In the entries that follow, find the word "connected" and report each line it is on.

(Page layout parsing data)

- - - - - - -

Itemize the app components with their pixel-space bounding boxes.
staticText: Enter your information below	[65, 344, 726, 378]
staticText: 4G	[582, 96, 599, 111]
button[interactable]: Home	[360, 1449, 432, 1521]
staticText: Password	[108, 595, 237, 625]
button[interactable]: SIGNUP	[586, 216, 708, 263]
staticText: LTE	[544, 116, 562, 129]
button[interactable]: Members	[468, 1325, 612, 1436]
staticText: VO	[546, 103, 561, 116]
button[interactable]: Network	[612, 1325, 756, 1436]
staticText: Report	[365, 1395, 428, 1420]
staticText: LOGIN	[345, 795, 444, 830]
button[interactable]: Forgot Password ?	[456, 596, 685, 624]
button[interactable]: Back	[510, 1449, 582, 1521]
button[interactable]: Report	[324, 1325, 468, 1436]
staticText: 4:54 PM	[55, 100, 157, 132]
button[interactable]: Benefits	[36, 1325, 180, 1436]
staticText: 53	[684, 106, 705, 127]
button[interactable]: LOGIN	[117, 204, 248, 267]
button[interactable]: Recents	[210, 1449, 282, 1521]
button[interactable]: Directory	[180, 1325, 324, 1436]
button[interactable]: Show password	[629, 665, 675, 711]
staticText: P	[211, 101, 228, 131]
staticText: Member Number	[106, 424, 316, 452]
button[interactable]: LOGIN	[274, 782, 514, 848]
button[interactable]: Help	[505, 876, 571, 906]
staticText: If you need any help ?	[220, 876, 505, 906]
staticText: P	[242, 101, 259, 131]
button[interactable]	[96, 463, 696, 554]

- - - - - - -

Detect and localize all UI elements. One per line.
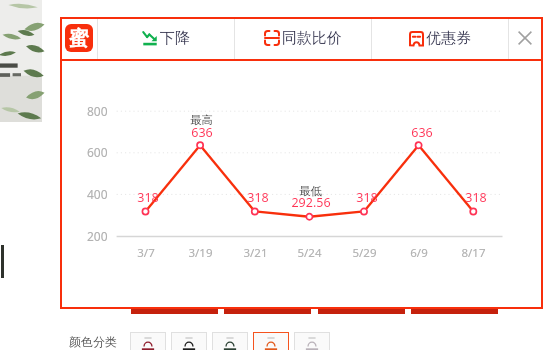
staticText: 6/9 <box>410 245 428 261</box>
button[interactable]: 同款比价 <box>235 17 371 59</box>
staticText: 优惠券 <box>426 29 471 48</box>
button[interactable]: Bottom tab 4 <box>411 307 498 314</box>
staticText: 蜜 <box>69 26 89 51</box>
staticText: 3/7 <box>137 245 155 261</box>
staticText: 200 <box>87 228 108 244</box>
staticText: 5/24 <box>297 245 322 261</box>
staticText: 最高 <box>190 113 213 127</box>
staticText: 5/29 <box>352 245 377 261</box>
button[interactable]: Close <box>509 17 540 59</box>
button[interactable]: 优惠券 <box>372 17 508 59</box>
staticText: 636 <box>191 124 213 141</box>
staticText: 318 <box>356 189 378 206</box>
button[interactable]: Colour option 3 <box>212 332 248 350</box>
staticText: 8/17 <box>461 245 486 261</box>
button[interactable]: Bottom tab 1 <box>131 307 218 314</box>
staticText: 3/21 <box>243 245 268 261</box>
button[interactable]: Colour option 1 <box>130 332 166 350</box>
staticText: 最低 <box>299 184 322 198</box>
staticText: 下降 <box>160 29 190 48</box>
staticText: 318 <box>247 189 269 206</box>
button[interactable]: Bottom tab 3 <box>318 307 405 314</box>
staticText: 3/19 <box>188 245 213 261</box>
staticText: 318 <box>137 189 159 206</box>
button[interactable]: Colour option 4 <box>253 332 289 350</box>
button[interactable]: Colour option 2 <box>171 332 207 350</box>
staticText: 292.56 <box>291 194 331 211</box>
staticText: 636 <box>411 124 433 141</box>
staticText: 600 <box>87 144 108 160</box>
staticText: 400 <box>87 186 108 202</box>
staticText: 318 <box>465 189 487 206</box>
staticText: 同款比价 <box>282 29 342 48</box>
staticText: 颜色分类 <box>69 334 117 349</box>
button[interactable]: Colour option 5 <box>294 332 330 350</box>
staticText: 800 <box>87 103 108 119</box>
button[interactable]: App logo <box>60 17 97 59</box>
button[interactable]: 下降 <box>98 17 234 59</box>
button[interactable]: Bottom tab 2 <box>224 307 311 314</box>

- - - - - - -

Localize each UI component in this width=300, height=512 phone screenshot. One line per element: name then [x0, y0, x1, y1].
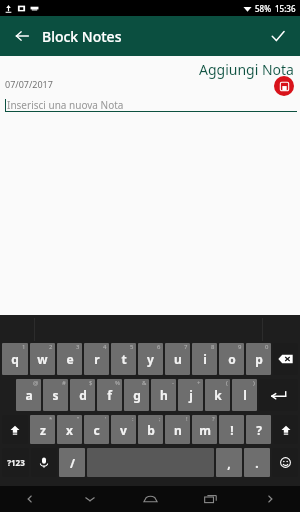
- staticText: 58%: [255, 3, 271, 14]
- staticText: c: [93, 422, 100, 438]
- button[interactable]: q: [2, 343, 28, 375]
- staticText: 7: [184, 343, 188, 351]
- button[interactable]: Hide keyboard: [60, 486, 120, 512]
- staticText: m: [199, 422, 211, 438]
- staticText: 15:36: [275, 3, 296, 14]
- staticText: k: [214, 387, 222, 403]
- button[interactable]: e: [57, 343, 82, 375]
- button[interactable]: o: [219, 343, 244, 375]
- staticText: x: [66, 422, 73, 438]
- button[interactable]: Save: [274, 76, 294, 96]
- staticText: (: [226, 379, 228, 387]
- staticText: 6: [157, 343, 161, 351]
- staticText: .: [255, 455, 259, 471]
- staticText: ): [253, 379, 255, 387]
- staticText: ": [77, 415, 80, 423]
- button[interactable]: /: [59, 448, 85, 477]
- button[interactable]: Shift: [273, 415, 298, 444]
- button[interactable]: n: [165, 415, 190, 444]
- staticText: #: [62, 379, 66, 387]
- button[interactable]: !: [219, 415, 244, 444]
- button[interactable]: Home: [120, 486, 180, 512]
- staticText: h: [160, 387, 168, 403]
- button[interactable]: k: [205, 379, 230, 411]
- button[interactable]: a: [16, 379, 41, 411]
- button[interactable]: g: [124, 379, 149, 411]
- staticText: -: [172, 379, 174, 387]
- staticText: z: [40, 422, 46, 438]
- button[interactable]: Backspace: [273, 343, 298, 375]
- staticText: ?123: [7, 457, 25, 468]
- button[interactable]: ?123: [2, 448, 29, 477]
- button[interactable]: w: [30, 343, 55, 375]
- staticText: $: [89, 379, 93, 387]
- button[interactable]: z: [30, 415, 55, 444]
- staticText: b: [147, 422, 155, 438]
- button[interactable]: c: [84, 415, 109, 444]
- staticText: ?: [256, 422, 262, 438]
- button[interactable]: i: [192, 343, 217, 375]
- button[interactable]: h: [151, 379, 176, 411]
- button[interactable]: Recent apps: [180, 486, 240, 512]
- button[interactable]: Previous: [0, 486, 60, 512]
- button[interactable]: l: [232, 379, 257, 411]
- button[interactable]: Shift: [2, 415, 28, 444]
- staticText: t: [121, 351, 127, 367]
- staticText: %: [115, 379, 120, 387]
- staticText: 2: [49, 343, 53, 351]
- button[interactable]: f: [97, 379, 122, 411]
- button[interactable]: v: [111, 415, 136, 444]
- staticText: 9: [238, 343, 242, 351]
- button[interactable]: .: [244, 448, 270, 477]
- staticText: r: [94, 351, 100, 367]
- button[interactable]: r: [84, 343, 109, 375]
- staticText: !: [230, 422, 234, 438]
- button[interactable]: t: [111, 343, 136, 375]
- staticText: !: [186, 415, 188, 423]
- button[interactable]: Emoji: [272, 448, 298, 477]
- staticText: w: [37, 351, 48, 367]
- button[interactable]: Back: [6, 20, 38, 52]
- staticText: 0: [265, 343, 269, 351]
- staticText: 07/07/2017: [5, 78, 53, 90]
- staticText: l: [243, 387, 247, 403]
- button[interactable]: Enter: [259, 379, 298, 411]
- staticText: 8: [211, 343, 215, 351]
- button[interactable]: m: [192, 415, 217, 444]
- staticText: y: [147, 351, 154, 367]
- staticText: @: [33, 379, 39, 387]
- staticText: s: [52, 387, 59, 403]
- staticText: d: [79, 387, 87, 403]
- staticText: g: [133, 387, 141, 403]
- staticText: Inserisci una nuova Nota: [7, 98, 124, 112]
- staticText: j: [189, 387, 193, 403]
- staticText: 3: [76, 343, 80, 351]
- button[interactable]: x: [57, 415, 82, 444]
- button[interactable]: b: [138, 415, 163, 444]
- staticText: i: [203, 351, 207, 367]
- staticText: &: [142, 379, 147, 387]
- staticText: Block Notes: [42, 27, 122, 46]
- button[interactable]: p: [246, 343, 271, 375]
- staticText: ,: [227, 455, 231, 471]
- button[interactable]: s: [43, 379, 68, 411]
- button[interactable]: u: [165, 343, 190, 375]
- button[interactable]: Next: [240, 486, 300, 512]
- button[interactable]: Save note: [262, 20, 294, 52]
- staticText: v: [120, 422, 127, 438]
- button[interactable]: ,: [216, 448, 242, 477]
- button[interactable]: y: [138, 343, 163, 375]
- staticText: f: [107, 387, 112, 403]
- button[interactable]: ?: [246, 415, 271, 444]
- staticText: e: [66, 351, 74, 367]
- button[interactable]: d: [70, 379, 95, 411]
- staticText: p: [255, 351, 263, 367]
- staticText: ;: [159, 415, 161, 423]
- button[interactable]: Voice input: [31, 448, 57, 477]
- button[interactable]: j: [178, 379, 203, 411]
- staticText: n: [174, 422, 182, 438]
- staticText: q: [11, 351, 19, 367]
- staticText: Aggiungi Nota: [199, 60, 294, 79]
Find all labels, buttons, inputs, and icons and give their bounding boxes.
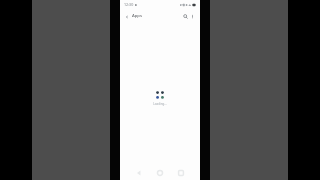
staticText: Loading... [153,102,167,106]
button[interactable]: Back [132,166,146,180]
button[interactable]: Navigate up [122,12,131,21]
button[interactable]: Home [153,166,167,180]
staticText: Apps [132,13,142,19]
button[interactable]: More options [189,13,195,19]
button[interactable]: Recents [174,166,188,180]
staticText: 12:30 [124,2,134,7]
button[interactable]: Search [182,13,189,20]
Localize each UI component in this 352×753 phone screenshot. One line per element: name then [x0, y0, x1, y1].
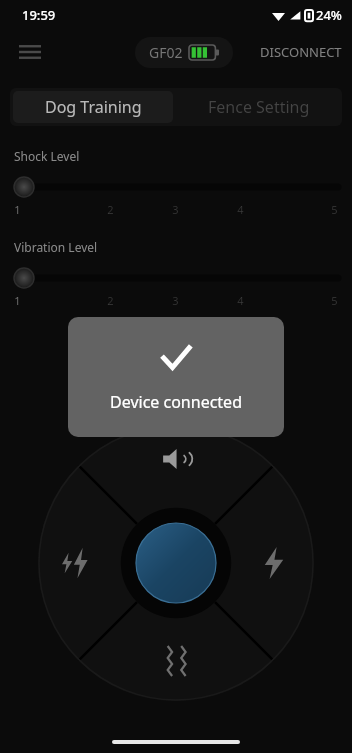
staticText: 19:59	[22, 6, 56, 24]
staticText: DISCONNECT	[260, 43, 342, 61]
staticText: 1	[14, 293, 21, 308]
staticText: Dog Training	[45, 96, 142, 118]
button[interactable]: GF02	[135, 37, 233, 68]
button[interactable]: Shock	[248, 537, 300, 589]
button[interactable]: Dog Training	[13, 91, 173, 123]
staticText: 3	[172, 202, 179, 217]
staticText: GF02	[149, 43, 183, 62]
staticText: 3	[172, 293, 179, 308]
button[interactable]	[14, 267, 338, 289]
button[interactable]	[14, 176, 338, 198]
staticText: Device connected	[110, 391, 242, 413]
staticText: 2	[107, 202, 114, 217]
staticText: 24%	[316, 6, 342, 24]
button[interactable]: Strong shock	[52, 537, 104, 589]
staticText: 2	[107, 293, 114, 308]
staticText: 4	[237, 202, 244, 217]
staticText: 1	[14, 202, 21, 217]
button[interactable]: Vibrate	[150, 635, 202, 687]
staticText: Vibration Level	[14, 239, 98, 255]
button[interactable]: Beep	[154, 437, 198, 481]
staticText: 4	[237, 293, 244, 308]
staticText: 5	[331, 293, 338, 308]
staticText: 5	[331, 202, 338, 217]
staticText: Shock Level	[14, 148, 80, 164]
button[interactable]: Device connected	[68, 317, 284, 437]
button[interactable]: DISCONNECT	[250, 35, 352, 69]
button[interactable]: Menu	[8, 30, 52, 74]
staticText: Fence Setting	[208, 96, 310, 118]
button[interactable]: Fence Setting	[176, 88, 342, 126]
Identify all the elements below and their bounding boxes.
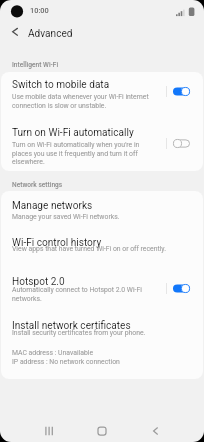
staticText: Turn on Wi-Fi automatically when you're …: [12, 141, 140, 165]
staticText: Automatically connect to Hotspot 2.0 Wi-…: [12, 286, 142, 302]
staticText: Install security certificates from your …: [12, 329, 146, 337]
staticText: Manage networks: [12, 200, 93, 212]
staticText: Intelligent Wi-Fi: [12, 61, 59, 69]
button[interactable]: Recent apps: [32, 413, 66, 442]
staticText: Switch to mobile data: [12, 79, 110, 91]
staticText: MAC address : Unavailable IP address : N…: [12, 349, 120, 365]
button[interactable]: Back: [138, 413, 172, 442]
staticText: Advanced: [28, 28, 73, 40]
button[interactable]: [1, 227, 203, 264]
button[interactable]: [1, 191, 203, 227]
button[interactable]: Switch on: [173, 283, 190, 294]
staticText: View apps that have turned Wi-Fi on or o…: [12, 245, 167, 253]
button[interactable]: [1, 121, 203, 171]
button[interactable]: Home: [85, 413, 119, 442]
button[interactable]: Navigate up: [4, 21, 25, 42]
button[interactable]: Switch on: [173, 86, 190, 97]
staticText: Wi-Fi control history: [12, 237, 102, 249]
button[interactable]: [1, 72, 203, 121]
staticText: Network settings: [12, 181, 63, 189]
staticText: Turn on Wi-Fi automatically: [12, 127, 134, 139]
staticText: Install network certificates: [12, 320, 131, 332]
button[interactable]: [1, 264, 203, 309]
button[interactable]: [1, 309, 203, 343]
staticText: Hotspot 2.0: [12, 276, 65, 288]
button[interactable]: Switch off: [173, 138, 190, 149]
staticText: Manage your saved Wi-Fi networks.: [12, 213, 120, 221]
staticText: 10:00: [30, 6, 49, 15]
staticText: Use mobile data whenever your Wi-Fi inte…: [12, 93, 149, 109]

- - - - - - -

> _Your solution_:
staticText: Device connected	[110, 391, 242, 413]
button[interactable]: Device connected	[68, 317, 284, 437]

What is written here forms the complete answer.